Emekli yaşlı kadınların yeniden yapılandırma sürecinde ve SGK nun yapısal değişikli, kamu emekliliğinin yok edilmesinden doğan kayıpları ile ilgili notlar hazırlandı kaynak sıkıntısı nedeni ile broşür haline getirilemedi.25 Kasım ile ilgili 15 Haziranı da kapsayan yaşlı kadına şiddeti ve sorunları konusunda farkındalık yaratmak için broşür hazırlığı yapıldı ,bastırılamadı.
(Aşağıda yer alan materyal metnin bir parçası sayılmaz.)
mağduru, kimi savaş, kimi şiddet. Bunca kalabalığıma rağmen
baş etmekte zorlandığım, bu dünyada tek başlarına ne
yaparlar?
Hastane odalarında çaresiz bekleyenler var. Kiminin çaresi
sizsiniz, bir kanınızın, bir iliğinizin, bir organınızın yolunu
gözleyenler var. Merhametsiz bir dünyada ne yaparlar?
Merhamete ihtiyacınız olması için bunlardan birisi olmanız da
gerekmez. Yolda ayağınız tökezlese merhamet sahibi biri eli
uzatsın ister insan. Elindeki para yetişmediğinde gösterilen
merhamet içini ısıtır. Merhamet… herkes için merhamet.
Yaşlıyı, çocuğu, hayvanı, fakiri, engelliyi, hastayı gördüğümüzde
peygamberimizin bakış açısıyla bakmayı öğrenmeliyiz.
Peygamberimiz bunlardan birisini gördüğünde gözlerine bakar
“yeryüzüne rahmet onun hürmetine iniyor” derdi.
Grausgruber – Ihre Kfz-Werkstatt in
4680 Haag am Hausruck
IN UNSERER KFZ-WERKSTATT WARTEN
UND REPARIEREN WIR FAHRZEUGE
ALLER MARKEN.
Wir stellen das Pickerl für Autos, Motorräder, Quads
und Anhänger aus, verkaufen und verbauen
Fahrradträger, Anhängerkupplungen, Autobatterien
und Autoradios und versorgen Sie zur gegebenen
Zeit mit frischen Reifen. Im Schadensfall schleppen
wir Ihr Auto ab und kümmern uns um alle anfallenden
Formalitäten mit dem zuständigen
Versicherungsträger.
İzmir, Adana, İstanbul Avcılar Bölge Temsilcilikleri çalışmaları yapıldı. Avcılar Bölge Temsilciliğimiz  Avcılar Kültür Sanat Derneğinde.  Adana Bölge Temsilciliğimiz de Arap Halkı Alevileri Derneği mekanında çalışmalarını yürütüyor. Diyarbakır, Batman, Giresun ,Mardin, Kayseri Eskişehir çalışmalarımız arkadaşlarımızın inisiyatifi dışında gelişen olaylar nedeni ile Bölge temsilciliği düzeyine ulaşamamıştır.
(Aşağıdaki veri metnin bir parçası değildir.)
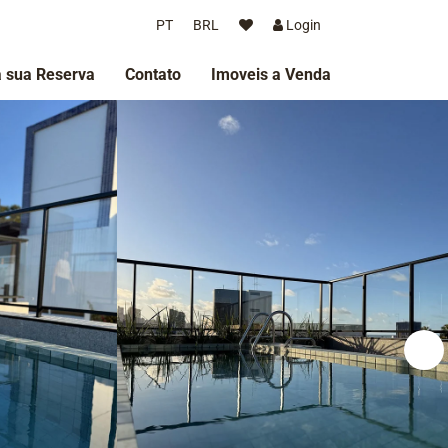
PT
BRL
Login
 sua Reserva
Contato
Imoveis a Venda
2015 Ekim ayında yapmayı planladığımız ama organize edemediğimiz “Emekli- Yaşlı Çalıştayı”

önemini koruyor.

İki yıla yakın bir süre web sayfamızı, mail grubumuzu  kullanamadık. Web sayfamızı  facebook sayfamızı yeniledik.Yaşlılarla dayanışma amaçlı kır saçlılar facebook sayfası açtık.Telefon mesajıyla iletimi tercih ettik.Ağustos 2016 dan bu yana güncellemeye çalışıyoruz. Web sayfamızın hazırlığı devam ediyor

Nisan 2016 dan bu yana duyuru yaparak her ayın 6 sı ve 26 sında yönetimle birlikte üye tpolantıları yaptık .Katılabilen üyelerle ve bazı toplantıları  atölye çalışması olarak değerlendirdik.

.

2016 Nisan ve Haziran aylarında üyeler ve dostlarla yaptığımız sunum-forum biçiminde toplantı notlarını “Günümüzde Sendikal Mücadele ve Emekliler” başlıklı eğitim notları olarak basılı metin haline getirdik.

Dört yılı aşkın bir süredir ısrarla anlattığımız kamu emekliliği yerine ikame edilecek olan BES konusunda Nisan 2016 da rapor hazırladık. Bilgi notu olarak çoğaltarak dağıttık.

Şubat 2016 da  sendikaya gelemeyen üyelere kargo ile bildiri, basın açıklaması metni, broşür, kitapçık gönderildi. bazıları adres değişikliğinden geri döndü. Telefonla bağlantı kurulamayan üyelerimiz oldu.

22 Haziran 2016 da sendika adına yayın çıkarmak için hazırlık kararı aldık. Hukuki boyurunu araştırdık yasal zeminini öğrendik. Ekonomik kaynak araştırmasına başladık.15 Temmuzun yarattığı sıkıntılarla nedeni ile çalışmalara ara verildi.

İstanbul İşçi Sağlığı İş güvenliği Meclisine sendika olarak katılmak, genellikle emeklilik döneminde ortaya çıktığı için özellikle bizi çok ilgilendiren meslek hastalıkları konusundaki çalışmaları takip etmek. Bu konuda farkındalık yaratmak hukuki süreç için araştırmalar yapmak gerekmektedirAma biz sadece

Biz sadece yazılı açıklamalarını takip edebildik. Çalışma grubu oluşturup aktif takip etmeliyiz.

Ekonomik kaynak bulma çalışmaları devam ediyor. Emekli-yaşlı hakları ve kamu hizmetleri konusunda, Emekli-yaşlı kadınların şiddet konusunda kamu ve özelde yaşadıkları sorunları ve ekonomik politik temelini anlatan broşürün hazır olması gerekiyor.

 Hukuk Çalışma Grubu  ilk günden gerekliliğini görüştük ama oluşturamadık.Gönüllü destek veren emekçi dostu avukat arkadaşımızla yürüttük Sorunlarımızı çözmeye çalıştık. 

Önümüzdeki dönem daha çok zaman ayırma, kendimize ve sorunlarımıza yabancılaşmadan kurtulma dileklerimizle başarılar diliyoruz.

Sevgi ve Dayanışmayla

Emekliler Dayanışma Sendikası Merkez Yönetim Kurulu.